宇宙探査に何世紀も前から使われている動力である「蒸気力」を使おうとするプロジェクトが進んでいる。小惑星の表面の氷から採取した水を蒸気にして推進力を得る探査機は、推進剤を使い果たす心配がなく、宇宙空間でのミッションをいつまでも続けられるはずだ。
訪問先の小惑星から、水を直接調達
小惑星資源採掘という考えが注目を集め始めた当初、多くの関連企業が水をベースとした燃料を使って宇宙船を駆動することを考えていた。
小惑星には氷がふんだんにあるので、それを水素と酸素に分解して、より効率の良い燃料を作るという発想だった。毎回のミッション期間を長くするのに安上がりな方法だ。
しかし、もっとも期待されていた小惑星資源採掘会社の数々が資金調達に苦労し、結局買収されてしまった。それと共に水で推力を得る宇宙船への関心もほぼ立ち消えとなっていった。しかしここに来て、新たなプロジェクトが宇宙の蒸気時代の可能性を再び呼び起こしている。
1月に中央フロリダ大学(UCF)のチームが、水を利用して小惑星採掘、というよりは小惑星探査をする宇宙船を披露した。
「ワイン(WINE:World Is Not Enough)」と呼ばれるこの宇宙船は、宇宙船の推進剤が底をついた時でも、ミッションを終える必要はなく、訪れている小惑星から直接、推進剤となる水を調達する。
ワイン開発チームのアプローチは、水を分解して水素と酸素に分解するという以前の考えとは異なり、水を直接利用する。理論上はこの方法のほうがコストがかからず失敗率も低い。
「その場所で手に入るものを利用したいと考えています」とUCFのプロジェクトを先導しているフィル・メツガー博士はいう。「ハイテクではなく、適切なテクノロジーを利用する必要があるのです」
宇宙を移動する「空飛ぶ蒸気式やかん」
小惑星のような氷に覆われた天体に着陸した後、ワイン宇宙船は氷にドリルで穴を開ける。そして、氷を溶かした水を取り込み、宇宙船のタンク内で再凍結させ、タンクの約3分の1を占めるようにする。

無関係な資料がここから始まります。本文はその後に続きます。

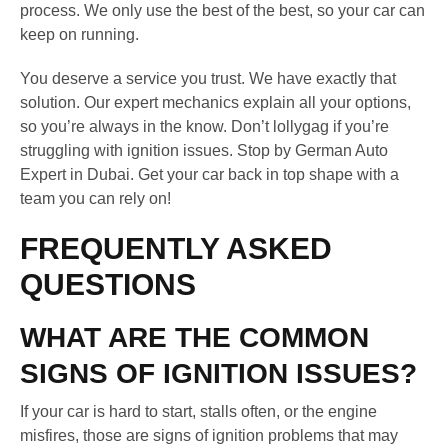
process. We only use the best of the best, so your car can
keep on running.
You deserve a service you trust. We have exactly that
solution. Our expert mechanics explain all your options,
so you’re always in the know. Don’t lollygag if you’re
struggling with ignition issues. Stop by German Auto
Expert in Dubai. Get your car back in top shape with a
team you can rely on!
FREQUENTLY ASKED
QUESTIONS
WHAT ARE THE COMMON
SIGNS OF IGNITION ISSUES?
If your car is hard to start, stalls often, or the engine
misfires, those are signs of ignition problems that may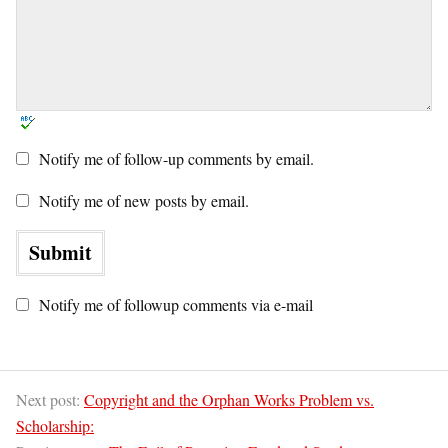
Notify me of follow-up comments by email.
Notify me of new posts by email.
Notify me of followup comments via e-mail
Next post:
Copyright and the Orphan Works Problem vs.
Scholarship: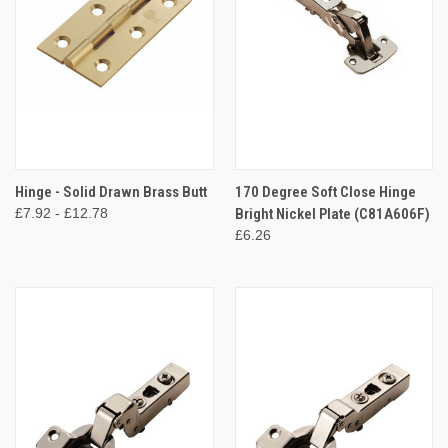
Hinge - Solid Drawn Brass Butt
170 Degree Soft Close Hinge
£7.92 - £12.78
Bright Nickel Plate (C81A606F)
£6.26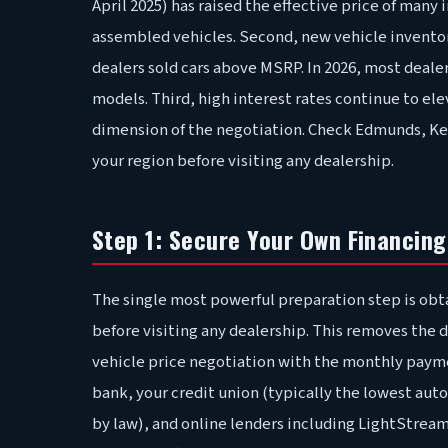
April 2025) has raised the effective price of ma
assembled vehicles. Second, new vehicle invento
dealers sold cars above MSRP. In 2026, most dealer
models. Third, high interest rates continue to el
dimension of the negotiation. Check Edmunds, Kell
your region before visiting any dealership.
Step 1: Secure Your Own Financing
The single most powerful preparation step is obt
before visiting any dealership. This removes the d
vehicle price negotiation with the monthly payme
bank, your credit union (typically the lowest auto
by law), and online lenders including LightStre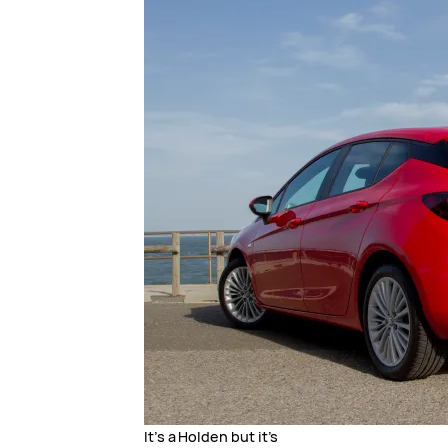
It’s a Holden but it’s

離陸準備ができると、宇宙船はタンク内の氷を約10日間にわたって太陽発電または原子力発電によって熱し、内部圧力を高めていく。その後、蒸気を勢いよく外へ噴出させることで得られる推進力で、宇宙船を次の近くの目的地に向けて発射する仕組みだ。
その概念は、小惑星資源採掘企業のディープ・スペース・インダストリーズ(DSI:Deep Space Industries)とプラネタリー・リソーシズ(Planetary Resources)が提案していたものを彷彿させる。
DSIの前主任エンジニアであるグラント・ボーニンは、かつて、その原型となる「プロスペクタ−1号(Prospector-1)」を「空飛ぶ蒸気式やかん」と称した。
蒸気力は地球軌道において有用なツールとなることが、すでに証明されている。
DSIは以前、水を使った電熱推進(本質的には蒸気力)と呼ばれる方法を応用して、軌道上で人工衛星を動かせるコメット(Comet)という装置を開発した。DSIを買収したブラッドフォード・スペース(Bradford Space)は、コメットを引き続き販売している。
昨年の「SSO-Aスモールサット・エクスプレス(SSO-A SmallSat Express)」の相乗り打ち上げでは、相乗りした衛星のうち4つに水力推進装置であるコメットが装備されていた。
以前DSIの競合であったプラネタリー・リソーシズも同様の概念を提案し、地球のそばの小惑星から採掘される水で作る燃料が人工衛星に永続的に補給されることで、推進剤を使い果たしてもミッションを終了しなくて済むようにしたいと考えていた。
コメット推進システム
蒸気エンジンの最大の利点は「単純さ」
シリコンバレーのスタートアップ企業モーメンタス(Momentus)は、水をプラズマに変えることによって、軌道上での水の有用性を次なるレベルへ引き上げようとしている。
同社は水を太陽の表面温度近くにまで超高温にすることによって、水からより高い推進力を得たいと考えている。結果として得られる推進力は、人工衛星を地球の周囲に飛ばすのにも使える。モーメンタスによる電熱推進システムの初の宇宙実験は今年実施される予定だ。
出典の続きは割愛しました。